Thursday, 22 March 2012

Restoring our pond - the destruction

Before work began
One of the first things we did when we moved into our home twenty years ago was to start putting in ponds.  The hard one to do was a pond for koi carp which we no longer have.  A lot easier to do was a pond built with wildlife in mind. It did not have to be as deep and had sloping banks for planting.
 We watched GARDENERS WORLD every week when GEOFF HAMILTON was presenting it and these bags made from old tights were one of his ideas. 

The culprit
 A boggy area at one end, planting shelves and sloping sides meant there were lots of cover for anything that made it their home.  There were some mistakes made with the first lot of planting so when the liner needed replacing and we had to get rid of the koi pond and fish we cleared out the whole pond, got rid of most the plants and used the old liner from the koi pond.  That was twelve years ago and the plants have got out of hand again.  The summer months can be spent pouring water into the pond over and over.  If we don't keep a close check the pond can be close to empty.

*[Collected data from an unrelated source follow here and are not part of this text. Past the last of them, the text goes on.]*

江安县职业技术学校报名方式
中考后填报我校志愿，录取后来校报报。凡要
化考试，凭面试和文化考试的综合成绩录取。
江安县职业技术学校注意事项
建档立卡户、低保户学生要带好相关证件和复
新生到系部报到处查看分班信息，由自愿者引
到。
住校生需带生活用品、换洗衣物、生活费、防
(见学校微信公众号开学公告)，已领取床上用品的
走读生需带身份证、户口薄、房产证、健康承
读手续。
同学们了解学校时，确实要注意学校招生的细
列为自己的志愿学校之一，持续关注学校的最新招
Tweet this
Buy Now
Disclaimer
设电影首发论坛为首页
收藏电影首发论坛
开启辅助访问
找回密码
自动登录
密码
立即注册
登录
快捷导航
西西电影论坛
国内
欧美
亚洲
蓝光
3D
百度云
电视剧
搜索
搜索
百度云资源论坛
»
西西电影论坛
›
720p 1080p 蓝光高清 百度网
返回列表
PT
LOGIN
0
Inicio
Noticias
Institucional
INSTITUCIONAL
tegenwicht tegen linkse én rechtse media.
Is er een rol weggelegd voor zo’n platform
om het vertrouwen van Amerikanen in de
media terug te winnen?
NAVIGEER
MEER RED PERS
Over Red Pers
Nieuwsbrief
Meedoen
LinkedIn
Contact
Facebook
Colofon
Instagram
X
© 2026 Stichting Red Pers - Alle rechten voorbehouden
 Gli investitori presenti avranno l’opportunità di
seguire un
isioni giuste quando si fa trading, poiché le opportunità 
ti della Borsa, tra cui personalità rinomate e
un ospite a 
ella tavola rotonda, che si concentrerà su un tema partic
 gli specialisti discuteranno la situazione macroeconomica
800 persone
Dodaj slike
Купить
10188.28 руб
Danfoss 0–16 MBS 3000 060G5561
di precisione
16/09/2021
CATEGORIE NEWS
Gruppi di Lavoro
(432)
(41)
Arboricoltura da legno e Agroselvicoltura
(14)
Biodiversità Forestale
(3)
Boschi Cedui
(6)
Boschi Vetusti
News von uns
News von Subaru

 This week we made a start - pumping the water into a butt to re-use.  There were at least twenty smooth newts in the pond.  The newts in our garden are a complete success - we were given thirteen when we first built the pond (we were only given them because their habitat had been destroyed) and now the garden is pretty much heaving with them.  There are times when anything moved reveals another newt - from very young ones to mature adults.

half way round
Only a third of the way round we discovered the true cause of the pond emptying, not any leaks there were roots from the silver birch tree (planted by us as a 12inch sapling many years ago) it had several roots growing over the top of the pond liner.  We had to cut through them to clear the pond. 
The butyl pond liner was 100% hole free.  We were very careful as we cut through the roots of the reeds, irises and the purple loosestrife (a beautiful plant the the bees adore but we are replacing it as it just gets so big. Over 6 foot high and clump forming. We still have one in another pond that we are keeping).  
Now all we need to do is finish cleaning up the last of the mud and wash the liner.  The roots of the Silver Birch had punctured the original PVC liner that we had left in situ when we last did the pond but not the butyl one.


  1. Was it really 20 years ago you moved in, some how I missed the digging of the Koi pond though I think Sean Trillo helped a lot. Mine was the

  2. Not quite twenty years - thats next year. Sean and Gary did most of the digging, I think there were a couple of others but I cannot remember who.